**What you need to do:** Restate the lines exactly, starting at the line that contains "C'est la saison" and finishing with the final line of the records.
========================================
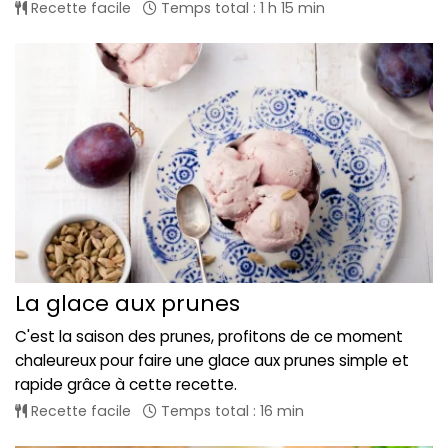
Recette facile
Temps total : 1 h 15 min
La glace aux prunes
C'est la saison des prunes, profitons de ce moment
chaleureux pour faire une glace aux prunes simple et
rapide grâce à cette recette.
Recette facile
Temps total : 16 min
========================================
**Result of this task:**
C'est la saison des prunes, profitons de ce moment
chaleureux pour faire une glace aux prunes simple et
rapide grâce à cette recette.
Recette facile
Temps total : 16 min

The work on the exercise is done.